SUPPLIED ENTRIES: Begin

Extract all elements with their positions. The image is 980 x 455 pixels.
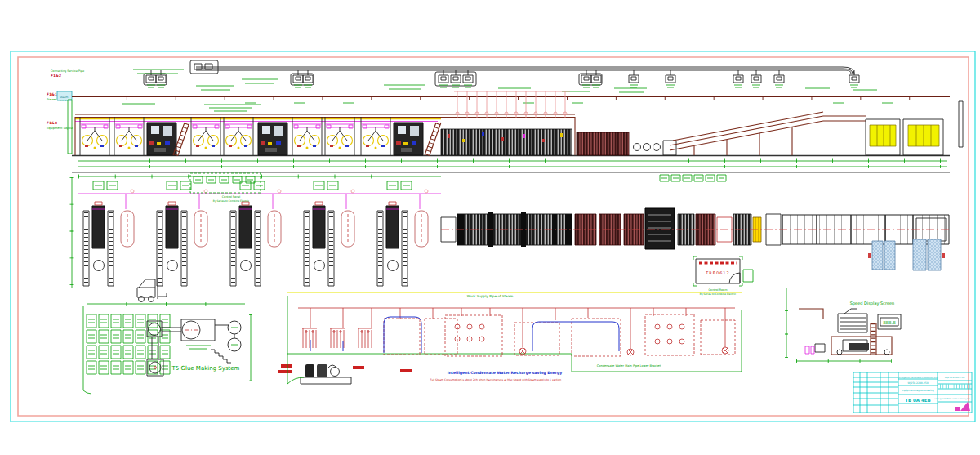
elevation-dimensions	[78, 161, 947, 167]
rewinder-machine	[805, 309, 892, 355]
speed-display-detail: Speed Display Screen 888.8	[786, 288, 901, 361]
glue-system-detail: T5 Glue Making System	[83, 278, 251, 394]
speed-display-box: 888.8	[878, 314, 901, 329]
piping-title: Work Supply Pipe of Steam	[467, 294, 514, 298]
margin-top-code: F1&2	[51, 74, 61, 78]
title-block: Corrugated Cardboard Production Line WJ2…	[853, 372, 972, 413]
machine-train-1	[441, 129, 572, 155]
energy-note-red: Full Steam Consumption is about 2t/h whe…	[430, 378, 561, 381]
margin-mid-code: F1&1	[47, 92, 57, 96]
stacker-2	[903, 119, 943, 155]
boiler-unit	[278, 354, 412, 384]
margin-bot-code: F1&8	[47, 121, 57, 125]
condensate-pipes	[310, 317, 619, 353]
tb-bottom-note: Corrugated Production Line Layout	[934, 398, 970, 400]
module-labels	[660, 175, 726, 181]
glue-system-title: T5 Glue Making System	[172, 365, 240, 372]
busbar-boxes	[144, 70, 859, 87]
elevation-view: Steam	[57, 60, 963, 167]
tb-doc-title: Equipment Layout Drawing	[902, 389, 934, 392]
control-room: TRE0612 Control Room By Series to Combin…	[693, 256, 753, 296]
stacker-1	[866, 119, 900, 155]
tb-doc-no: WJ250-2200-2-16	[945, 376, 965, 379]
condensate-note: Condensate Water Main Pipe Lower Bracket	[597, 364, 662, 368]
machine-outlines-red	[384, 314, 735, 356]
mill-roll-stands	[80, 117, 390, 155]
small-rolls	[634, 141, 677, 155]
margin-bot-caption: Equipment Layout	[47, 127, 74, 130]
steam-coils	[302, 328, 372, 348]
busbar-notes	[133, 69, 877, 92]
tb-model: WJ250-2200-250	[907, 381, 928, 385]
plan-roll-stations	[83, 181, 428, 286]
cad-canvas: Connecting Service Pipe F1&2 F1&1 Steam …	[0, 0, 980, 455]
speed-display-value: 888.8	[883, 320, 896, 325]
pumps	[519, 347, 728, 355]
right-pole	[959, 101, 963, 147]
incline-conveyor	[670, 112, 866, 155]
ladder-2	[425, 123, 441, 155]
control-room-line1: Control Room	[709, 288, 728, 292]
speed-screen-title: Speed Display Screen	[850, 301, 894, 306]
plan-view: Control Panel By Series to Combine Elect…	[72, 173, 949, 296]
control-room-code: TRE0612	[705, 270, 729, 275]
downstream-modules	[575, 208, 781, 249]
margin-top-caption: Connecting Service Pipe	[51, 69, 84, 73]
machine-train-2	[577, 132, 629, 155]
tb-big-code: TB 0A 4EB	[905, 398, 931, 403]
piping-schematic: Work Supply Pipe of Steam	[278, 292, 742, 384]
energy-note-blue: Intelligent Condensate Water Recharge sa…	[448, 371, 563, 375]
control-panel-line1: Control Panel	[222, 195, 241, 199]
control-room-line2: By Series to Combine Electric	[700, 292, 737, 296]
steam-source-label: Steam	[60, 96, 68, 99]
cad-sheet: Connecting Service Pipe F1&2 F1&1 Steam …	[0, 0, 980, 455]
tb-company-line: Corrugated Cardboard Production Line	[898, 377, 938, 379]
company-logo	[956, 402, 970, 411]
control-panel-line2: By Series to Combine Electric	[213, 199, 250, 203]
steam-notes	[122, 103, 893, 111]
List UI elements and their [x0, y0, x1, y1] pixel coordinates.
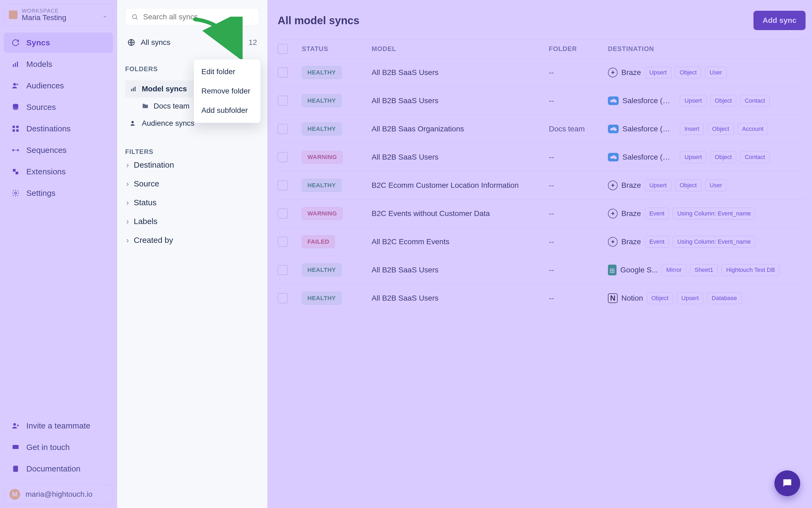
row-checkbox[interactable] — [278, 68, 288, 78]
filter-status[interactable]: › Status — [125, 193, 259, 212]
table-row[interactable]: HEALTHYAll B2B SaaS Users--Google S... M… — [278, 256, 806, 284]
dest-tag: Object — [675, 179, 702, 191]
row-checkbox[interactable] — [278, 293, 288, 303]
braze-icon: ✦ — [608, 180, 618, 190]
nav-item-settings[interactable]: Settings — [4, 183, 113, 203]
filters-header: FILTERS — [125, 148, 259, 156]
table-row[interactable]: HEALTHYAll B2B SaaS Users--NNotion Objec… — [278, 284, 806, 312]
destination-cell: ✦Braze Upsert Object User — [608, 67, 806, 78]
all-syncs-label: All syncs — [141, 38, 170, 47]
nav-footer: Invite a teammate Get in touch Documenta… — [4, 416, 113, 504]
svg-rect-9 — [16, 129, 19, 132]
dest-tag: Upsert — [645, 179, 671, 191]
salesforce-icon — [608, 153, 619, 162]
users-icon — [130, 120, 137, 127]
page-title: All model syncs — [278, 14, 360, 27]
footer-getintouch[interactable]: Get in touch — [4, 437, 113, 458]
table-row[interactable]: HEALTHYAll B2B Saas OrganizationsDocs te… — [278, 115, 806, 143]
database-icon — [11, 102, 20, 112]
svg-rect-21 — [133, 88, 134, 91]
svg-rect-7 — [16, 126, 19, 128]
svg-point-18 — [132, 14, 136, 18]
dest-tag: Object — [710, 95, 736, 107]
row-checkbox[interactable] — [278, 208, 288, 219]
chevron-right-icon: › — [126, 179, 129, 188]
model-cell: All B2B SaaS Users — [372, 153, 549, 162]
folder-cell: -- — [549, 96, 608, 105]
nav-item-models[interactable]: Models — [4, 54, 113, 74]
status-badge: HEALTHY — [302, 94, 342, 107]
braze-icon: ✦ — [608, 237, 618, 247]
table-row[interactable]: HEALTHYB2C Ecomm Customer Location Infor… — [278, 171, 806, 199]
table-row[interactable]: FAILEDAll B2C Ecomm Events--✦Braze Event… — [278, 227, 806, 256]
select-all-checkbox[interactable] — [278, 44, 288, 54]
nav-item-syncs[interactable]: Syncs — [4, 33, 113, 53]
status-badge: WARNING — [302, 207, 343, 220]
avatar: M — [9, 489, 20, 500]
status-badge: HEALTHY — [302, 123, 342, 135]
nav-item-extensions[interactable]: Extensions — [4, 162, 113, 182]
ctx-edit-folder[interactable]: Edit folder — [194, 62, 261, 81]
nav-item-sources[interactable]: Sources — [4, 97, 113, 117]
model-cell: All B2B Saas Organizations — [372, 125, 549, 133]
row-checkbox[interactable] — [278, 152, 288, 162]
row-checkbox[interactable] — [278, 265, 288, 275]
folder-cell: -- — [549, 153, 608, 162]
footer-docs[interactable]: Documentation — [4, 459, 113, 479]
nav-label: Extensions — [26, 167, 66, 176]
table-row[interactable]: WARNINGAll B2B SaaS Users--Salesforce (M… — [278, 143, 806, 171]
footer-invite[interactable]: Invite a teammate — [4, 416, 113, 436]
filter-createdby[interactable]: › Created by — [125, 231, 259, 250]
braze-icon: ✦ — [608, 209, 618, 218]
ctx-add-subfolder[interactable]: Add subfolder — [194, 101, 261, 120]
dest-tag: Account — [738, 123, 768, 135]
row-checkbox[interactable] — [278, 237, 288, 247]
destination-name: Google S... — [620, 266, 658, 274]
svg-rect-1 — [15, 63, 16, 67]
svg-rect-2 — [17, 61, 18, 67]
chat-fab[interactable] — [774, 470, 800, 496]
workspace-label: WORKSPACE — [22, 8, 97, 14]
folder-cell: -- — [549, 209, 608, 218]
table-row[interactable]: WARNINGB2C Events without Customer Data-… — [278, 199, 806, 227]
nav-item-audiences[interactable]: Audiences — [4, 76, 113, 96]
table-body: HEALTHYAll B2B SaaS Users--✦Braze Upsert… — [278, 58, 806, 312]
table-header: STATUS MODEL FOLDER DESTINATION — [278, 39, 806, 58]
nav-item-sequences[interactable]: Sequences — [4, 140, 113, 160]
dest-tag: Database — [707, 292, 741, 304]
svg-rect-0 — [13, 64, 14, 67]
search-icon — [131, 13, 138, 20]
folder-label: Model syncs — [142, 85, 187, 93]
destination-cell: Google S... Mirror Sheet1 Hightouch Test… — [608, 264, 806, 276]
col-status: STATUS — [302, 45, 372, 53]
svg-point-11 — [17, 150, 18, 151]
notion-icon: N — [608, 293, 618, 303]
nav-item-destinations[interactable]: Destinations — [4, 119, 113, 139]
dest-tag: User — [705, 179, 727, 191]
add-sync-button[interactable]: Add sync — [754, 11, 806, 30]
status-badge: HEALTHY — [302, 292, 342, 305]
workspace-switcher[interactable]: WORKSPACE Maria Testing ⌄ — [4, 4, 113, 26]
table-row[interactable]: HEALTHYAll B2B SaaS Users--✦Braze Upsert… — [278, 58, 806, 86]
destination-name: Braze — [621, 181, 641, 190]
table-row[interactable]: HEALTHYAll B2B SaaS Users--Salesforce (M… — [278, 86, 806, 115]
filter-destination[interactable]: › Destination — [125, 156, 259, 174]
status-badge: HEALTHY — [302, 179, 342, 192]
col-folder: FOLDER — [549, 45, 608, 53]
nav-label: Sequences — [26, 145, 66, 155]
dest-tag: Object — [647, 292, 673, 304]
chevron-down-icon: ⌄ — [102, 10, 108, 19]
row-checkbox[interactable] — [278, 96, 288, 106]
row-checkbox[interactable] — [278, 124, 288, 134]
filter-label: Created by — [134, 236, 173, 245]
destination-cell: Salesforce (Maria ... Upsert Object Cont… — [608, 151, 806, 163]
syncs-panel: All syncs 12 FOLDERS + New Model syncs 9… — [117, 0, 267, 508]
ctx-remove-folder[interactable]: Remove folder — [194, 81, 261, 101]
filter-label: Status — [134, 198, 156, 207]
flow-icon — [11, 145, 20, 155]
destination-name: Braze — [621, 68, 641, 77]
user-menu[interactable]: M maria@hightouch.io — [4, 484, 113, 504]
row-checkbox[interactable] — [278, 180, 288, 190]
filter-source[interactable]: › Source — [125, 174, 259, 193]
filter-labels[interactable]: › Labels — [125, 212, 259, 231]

SUPPLIED ENTRIES: End

▶ **WHAT YOU ARE ASKED TO DO**:
Scan the data above, find each line with "Object", and copy it.

▶ **EXERCISE SOLUTION**:
dest-tag: Object — [675, 179, 702, 191]
destination-cell: ✦Braze Upsert Object User — [608, 67, 806, 78]
dest-tag: Object — [710, 95, 736, 107]
dest-tag: Object — [647, 292, 673, 304]
destination-cell: Salesforce (Maria ... Upsert Object Cont… — [608, 151, 806, 163]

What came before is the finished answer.